Afin de centraliser l’ensemble de ces initiatives et d’en faciliter l’accès aux parents, différents vecteurs seront mobilisés :
⦁ Le numéro vert COVID19 « 0800130000 » porté par le SIG : il prévoit dorénavant que ses écoutants puisse renvoyer sur des lignes d’écoute identifiées et actives via un annuaire classé par thématique. Une dizaine de lignes ont d’ores et déjà été fléchées et transmises, parmi lesquelles Les Pâtes au Beurre (écoute et dialogue pour les parents), Enfant Présent (bien-être de l’enfant), SOS Parentalité (réassurance contre les inquiétudes) , Enfance et Covid (grossesse, naissance, école à la maison), Apprentis d’Auteuil (décrochage et mal-être chez les ados), Enfance et Partage (soutien aux parents de bébés), Psychologues Sans Frontières (entretiens psychologiques en français et en anglais) et E-Enfance (protection de l’enfance contre le cyberharcèlment). Le numéro porté par la Croix Rouge française disposera du même outil.
⦁ Un site fera désormais référence et réunira l’ensemble des informations utiles à destination des parents comme l’annuaire des services d’écoute, des fiches explicatives, des conseils pratiques, etc.
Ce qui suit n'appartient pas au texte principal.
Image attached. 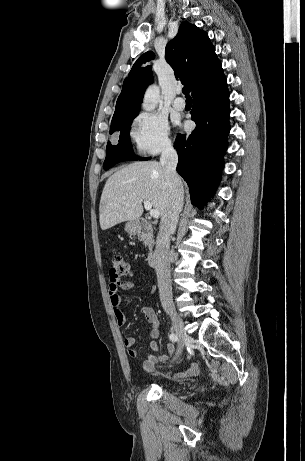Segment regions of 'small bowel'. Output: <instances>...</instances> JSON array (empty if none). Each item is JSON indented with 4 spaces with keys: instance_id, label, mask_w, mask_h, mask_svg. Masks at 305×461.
<instances>
[{
    "instance_id": "small-bowel-1",
    "label": "small bowel",
    "mask_w": 305,
    "mask_h": 461,
    "mask_svg": "<svg viewBox=\"0 0 305 461\" xmlns=\"http://www.w3.org/2000/svg\"><path fill=\"white\" fill-rule=\"evenodd\" d=\"M137 286L129 281V280H122V279H113L110 278V283L108 287V294L111 303V307L114 313L115 321L118 325H123L126 322V317L120 308L121 303V295L119 293L120 290H132L135 289ZM147 289L150 293H154L155 288L143 286ZM142 315L145 319L151 324L152 329L150 332V348L153 351L152 353L148 354L145 360L142 362V369L145 372H153L155 370V366L160 361H165L168 356H172L174 353V347L172 344H167L165 347V354H160V348L156 341L159 335V318L155 312V310L151 307L145 306L141 309ZM124 345L127 349V352L130 356H136L137 354V347H136V339L134 337H127L124 340ZM200 372V364L194 363L192 364L189 369L185 372H181L176 375V378H186L197 376Z\"/></svg>"
}]
</instances>
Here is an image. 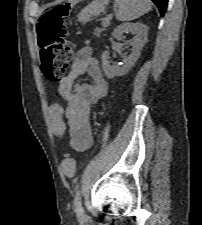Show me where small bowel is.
<instances>
[{
  "label": "small bowel",
  "instance_id": "obj_1",
  "mask_svg": "<svg viewBox=\"0 0 202 225\" xmlns=\"http://www.w3.org/2000/svg\"><path fill=\"white\" fill-rule=\"evenodd\" d=\"M86 74L90 76L91 84L78 81ZM108 89V82L93 57L92 49L81 47L73 58L69 73L58 85V93L66 106L54 104L49 109L52 134L65 138L68 133L70 144L76 151L88 150L94 141L89 120L90 106L104 98Z\"/></svg>",
  "mask_w": 202,
  "mask_h": 225
}]
</instances>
Un renvoi systématique vers ce site sera fait à partir des autres sites nationaux régulièrement fréquentés par les familles : par ici

Un soutien renforcé des Caf et de leurs partenaires aux familles en situation de fragilité:
⦁ Les Caf s’attachent à maintenir et intensifier autant que de besoin les contacts en direction des familles en situation de fragilité, dans un contexte de confinement qui peut s’avérer particulièrement problématique, pour des familles nombreuses, monoparentales, concernées par le handicap ou une séparation conflictuelle, le décès d’un enfant ou d’un parent, etc.
⦁ Tout cela est coordonné localement avec les services des collectivités territoriales, notamment les services de protection maternelle et infantile et d’action sociale de proximité des conseils départementaux.
⦁ Ces contacts sont réalisés par les travailleurs sociaux des Caf, mais également avec des campagnes de SMS ou de courriels d’informations sur « l’accueil de loisirs à la maison » sur monenfant.fr, les numéros d’écoute existants, des messages de prévention, etc. Elles relaient également les actions des partenaires, tels que les centres sociaux ou les acteurs des contrats d’accompagnement à la scolarité (Clas).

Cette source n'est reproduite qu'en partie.